231 Jews from around the world have arrived in Israel to call it their home. 

Ending a 2,700 year old exile, 162 members from the Bnei Menashe Jewish community of northeast India arrived in Israel last week, marking the latest wave of so-called “lost” Jews to immigrate to the Jewish state.

The new immigrants arrived at Israel’s Ben Gurion Airport in two groups and were greeted by jubilant family members and supporters, who danced, sang and waved Israeli flags.

The latest Aliyah [immigration to Israel] of Bnei Menashe members follows a group of 102 Indian Jews who arrived in Israel in February.

Members of the Bnei Menashe community descend from Jews banished from ancient Israel to India in the 8th century BCE.

Their immigration is organized by Shavei Israel, a Jerusalem-based nonprofit that calls itself “the only Jewish organization today that is actively reaching out to ‘lost Jews’ in an effort to facilitate their return [to Israel].”  The groups leader Michael Freund told United with Israel that the newcomers will temporarily be housed at the Shavei Israel absorption center in Kfar Hasidim near Haifa, and after about three months they will be permanently settled in Tiberias. “The government has already given us permission to bring another 500 Bnei Menashe to Israel in 2018,” said Freund.

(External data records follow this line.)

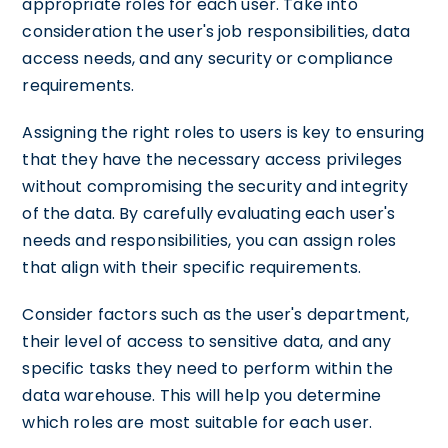
appropriate roles for each user. Take into
consideration the user's job responsibilities, data
access needs, and any security or compliance
requirements.
Assigning the right roles to users is key to ensuring
that they have the necessary access privileges
without compromising the security and integrity
of the data. By carefully evaluating each user's
needs and responsibilities, you can assign roles
that align with their specific requirements.
Consider factors such as the user's department,
their level of access to sensitive data, and any
specific tasks they need to perform within the
data warehouse. This will help you determine
which roles are most suitable for each user.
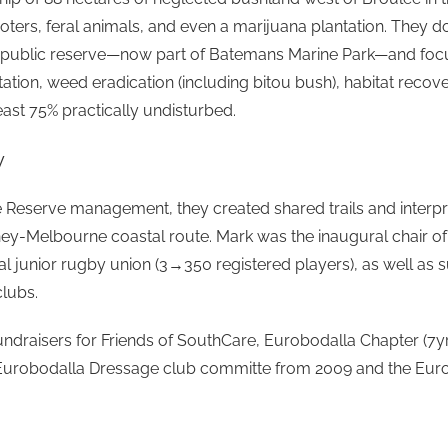
oters, feral animals, and even a marijuana plantation. They 
a public reserve—now part of Batemans Marine Park—and focus
tation, weed eradication (including bitou bush), habitat recove
least 75% practically undisturbed.
y
Reserve management, they created shared trails and interpret
ney-Melbourne coastal route. Mark was the inaugural chair o
l junior rugby union (3→350 registered players), as well as s
lubs.
undraisers for Friends of SouthCare, Eurobodalla Chapter (7y
urobodalla Dressage club committe from 2009 and the Euro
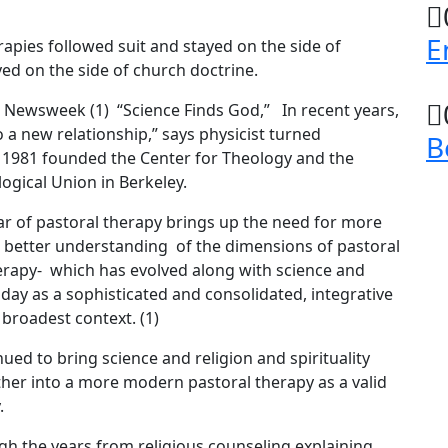
E
rapies followed suit and stayed on the side of
yed on the side of church doctrine.
n Newsweek (1) “Science Finds God,” In recent years,
 a new relationship,” says physicist turned
B
n 1981 founded the Center for Theology and the
ogical Union in Berkeley.
ar of pastoral therapy brings up the need for more
a better understanding of the dimensions of pastoral
erapy- which has evolved along with science and
ay as a sophisticated and consolidated, integrative
 broadest context. (1)
nued to bring science and religion and spirituality
er into a more modern pastoral therapy as a valid
.
gh the years from religious counseling explaining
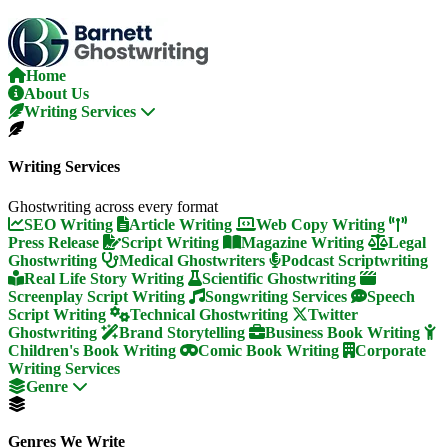
Skip
To
The
Content
Home
About Us
Writing Services
Writing Services
Ghostwriting across every format
SEO Writing
Article Writing
Web Copy Writing
Press Release
Script Writing
Magazine Writing
Legal
Ghostwriting
Medical Ghostwriters
Podcast Scriptwriting
Real Life Story Writing
Scientific Ghostwriting
Screenplay Script Writing
Songwriting Services
Speech
Script Writing
Technical Ghostwriting
Twitter
Ghostwriting
Brand Storytelling
Business Book Writing
Children's Book Writing
Comic Book Writing
Corporate
Writing Services
Genre
Genres We Write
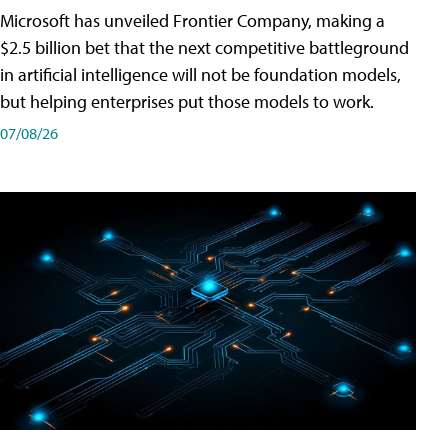
Microsoft has unveiled Frontier Company, making a
$2.5 billion bet that the next competitive battleground
in artificial intelligence will not be foundation models,
but helping enterprises put those models to work.
07/08/26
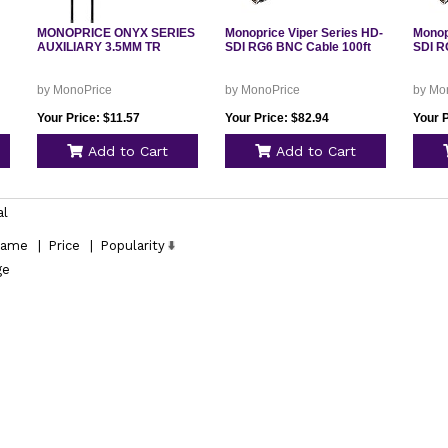
MONOPRICE ONYX SERIES
Monoprice Viper Series HD-
Monop
AUXILIARY 3.5MM TR
SDI RG6 BNC Cable 100ft
SDI R
by MonoPrice
by MonoPrice
by Mo
Your Price: $11.57
Your Price: $82.94
Your P
Add to Cart
Add to Cart
al
ame
|
Price
|
Popularity
ge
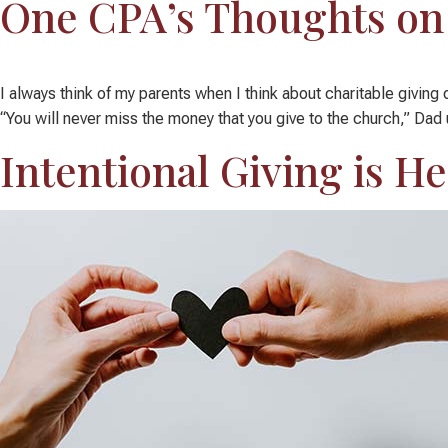
One CPA’s Thoughts on 
I always think of my parents when I think about charitable givin
“You will never miss the money that you give to the church,” Dad u
Intentional Giving is He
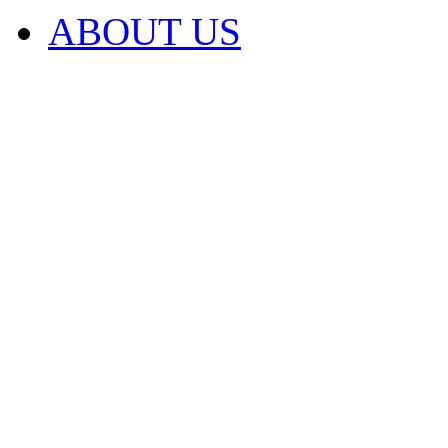
ABOUT US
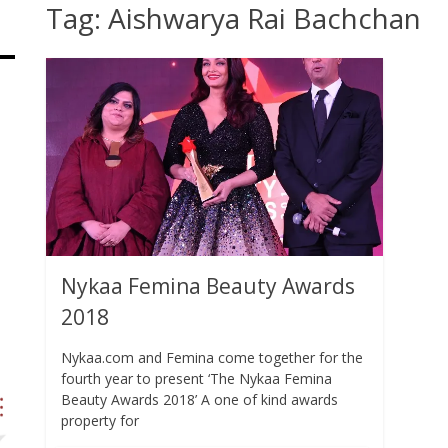
Tag:
Aishwarya Rai Bachchan
Nykaa Femina Beauty Awards
2018
Nykaa.com and Femina come together for the
fourth year to present ‘The Nykaa Femina
Beauty Awards 2018’ A one of kind awards
property for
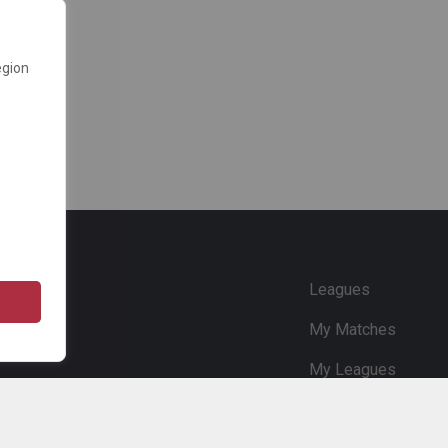
egion
e
Leagues
My Matches
My Leagues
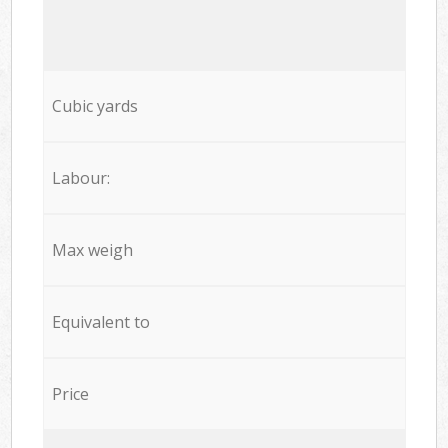
Cubic yards
Labour:
Max weigh
Equivalent to
Price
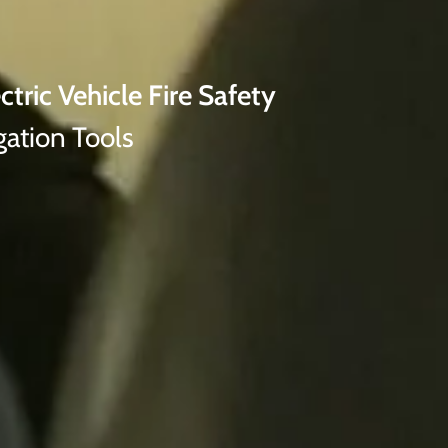
ctric Vehicle Fire Safety
gation Tools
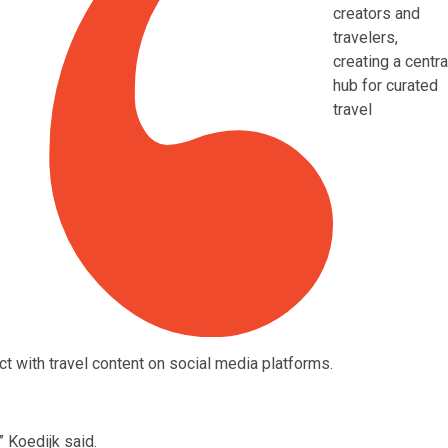
creators and
travelers,
creating a centra
hub for curated
travel
t with travel content on social media platforms.
Koedijk said.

In 2005, then-Sephardic Chief Rabbi of Israel Shlomo Amar officially recognized the Bnei Menashe as a “lost” tribe. Since then, some 3,000 Bnei Menashe have made Aliyah, and 7,000 remain in India.  Those seeking more information about the Bnei Menashe can visit the Shavei Israel website: www.shavei.org.

In a separate development,, a group of 69 Ethiopian Falash Mura Jews arrived in the Jewish state Thursday to reunite with family members and make new lives in the country.

Falash Mura is the name given to those of the Beta Israel community in Ethiopia and Eritrea who converted to Christianity under pressure from the Christian Mission during the 19th and 20th centuries. The establishment of the Jewish state and the waves of aliyah from Ethiopia have brought them back to their roots and heritage.

In 2003, the Israeli government applied Resolution 2958 to the Falash Mura, which grants maternal descendants of Jews the right to immigrate to Israel under the Israeli Law of Return and to obtain citizenship if they convert to Judaism.

Some 9,000 Falash Mura still reside in Ethiopia and are awaiting Israeli government approval to make Aliyah.